Le mont Pinacle n'accueillera pas de projet intégré de lotissement

Le mont Pinacle, icône de l’identité de Frelighsburg, ne pourra accueillir sur son sol d’éventuels projets résidentiels.

Les défenseurs de la nature au mont Pinacle ont obtenu ce qu’ils souhaitaient. Que la montagne, icône de l’identité frelighsbourgeoise, ne puisse accueillir sur son sol d’éventuels projets de lotissement résidentiels, ce que de futurs règlements d’urbanisme auraient pu permettre. Symbole d’une lutte citoyenne s’étant rendue jusqu’en Cour suprême en 2004, le mont Pinacle continuera de bénéficier d’une réglementation particulière encadrant tout projet de développement.
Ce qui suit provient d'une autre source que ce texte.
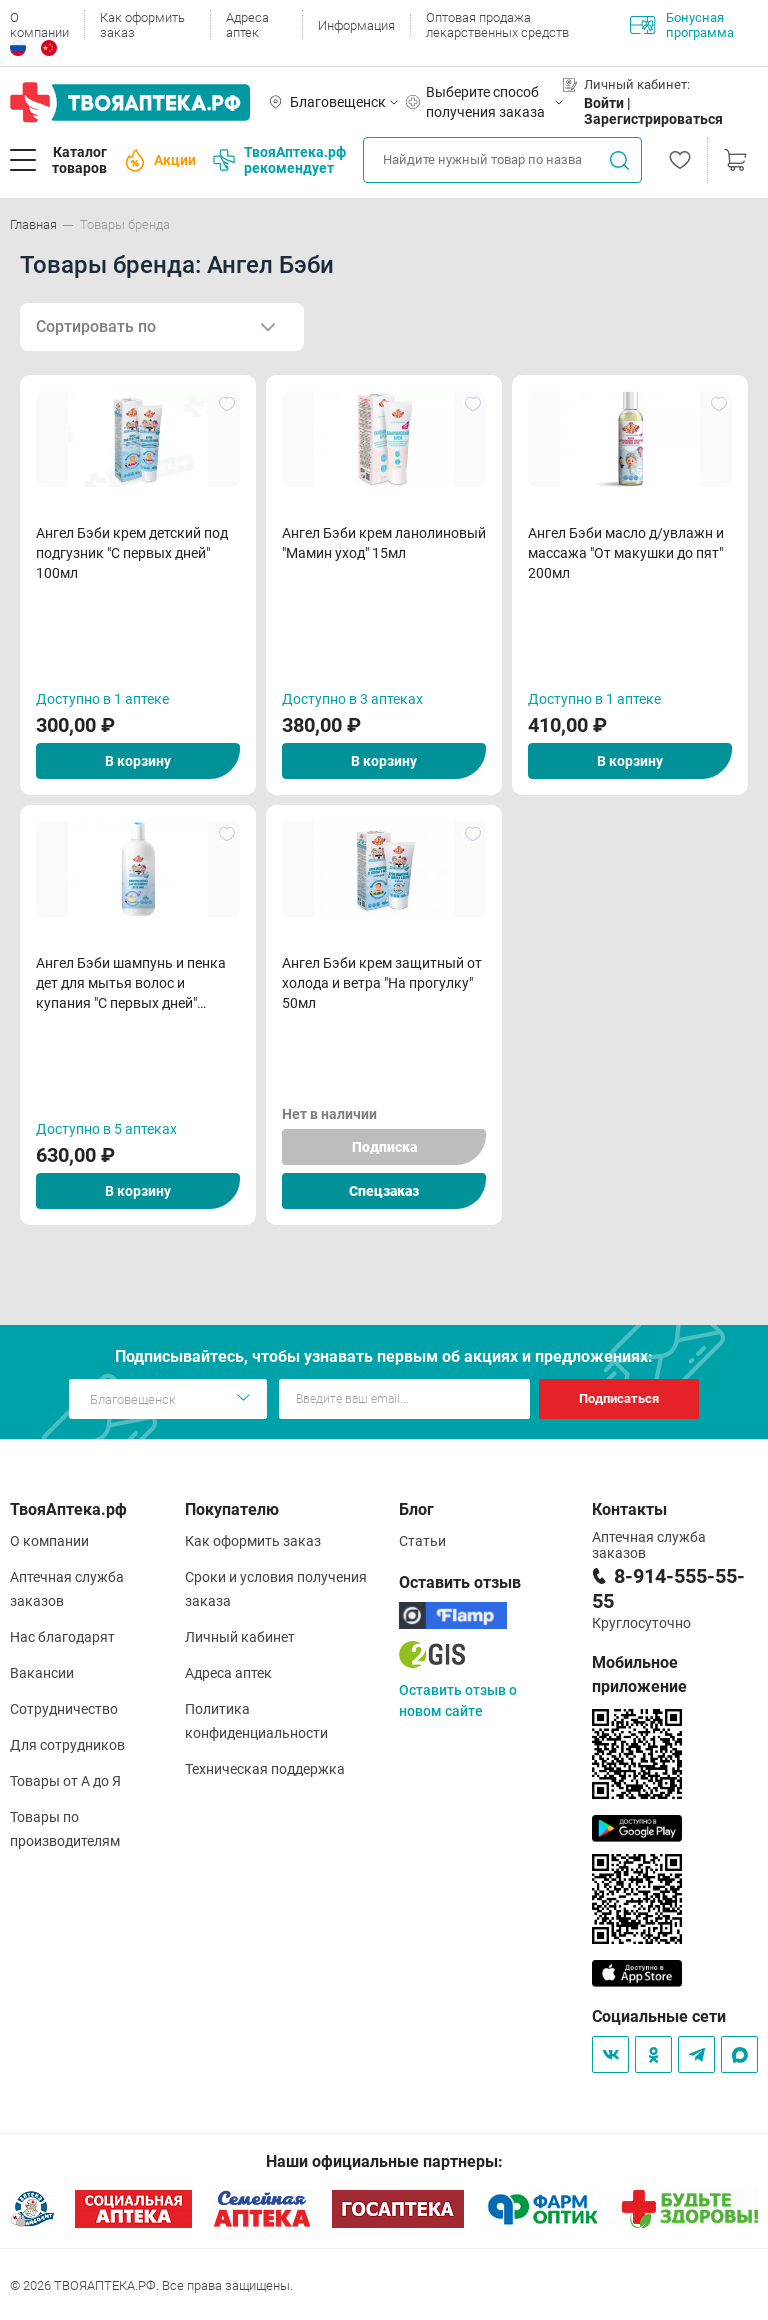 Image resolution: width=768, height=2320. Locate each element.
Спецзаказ (384, 1191)
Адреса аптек (247, 25)
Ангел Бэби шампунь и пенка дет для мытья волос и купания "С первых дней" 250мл (131, 984)
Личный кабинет (240, 1637)
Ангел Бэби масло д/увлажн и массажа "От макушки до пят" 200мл (626, 553)
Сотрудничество (64, 1709)
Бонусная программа (682, 25)
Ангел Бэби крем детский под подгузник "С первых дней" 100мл (132, 553)
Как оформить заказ (142, 25)
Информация (356, 25)
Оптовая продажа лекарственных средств (497, 25)
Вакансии (42, 1673)
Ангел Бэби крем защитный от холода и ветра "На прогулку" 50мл (382, 983)
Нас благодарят (62, 1637)
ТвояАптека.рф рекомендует (279, 160)
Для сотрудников (67, 1745)
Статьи (422, 1541)
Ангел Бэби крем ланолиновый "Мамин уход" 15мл (384, 543)
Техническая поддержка (265, 1769)
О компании (39, 25)
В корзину (138, 761)
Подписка (384, 1147)
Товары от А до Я (65, 1781) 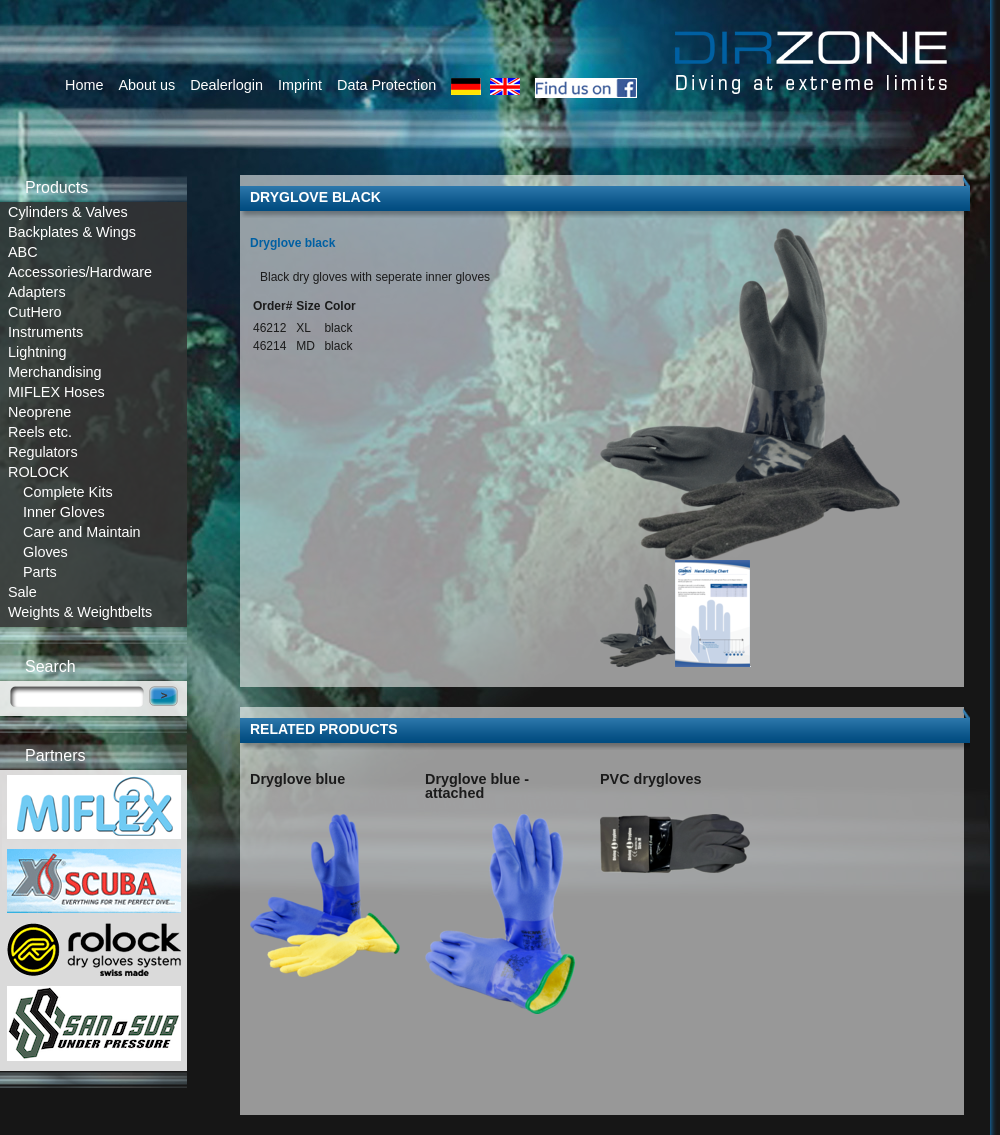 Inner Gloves (64, 512)
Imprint (300, 85)
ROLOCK (38, 472)
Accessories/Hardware (80, 272)
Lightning (37, 352)
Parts (40, 572)
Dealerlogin (226, 85)
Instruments (45, 332)
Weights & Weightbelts (80, 612)
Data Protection (386, 85)
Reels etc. (40, 432)
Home (84, 85)
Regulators (43, 452)
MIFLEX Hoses (56, 392)
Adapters (37, 292)
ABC (23, 252)
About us (146, 85)
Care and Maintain (82, 532)
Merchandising (55, 372)
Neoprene (39, 412)
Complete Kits (68, 492)
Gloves (45, 552)
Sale (22, 592)
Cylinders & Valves (68, 212)
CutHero (35, 312)
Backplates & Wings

Tel en a été décidé lundi soir, lors de la deuxième séance ordinaire du nouveau conseil municipal de Frelighsburg. La mairesse Lucie Dagenais a expliqué sa décision, disant vouloir éviter que le développement du secteur du Pinacle crée un clivage dans la communauté, plusieurs citoyens s’étant prononcés contre le projet de plan d’urbanisme dans ce secteur, d’autres trouvant pour leur part que le plan n’allait pas assez loin.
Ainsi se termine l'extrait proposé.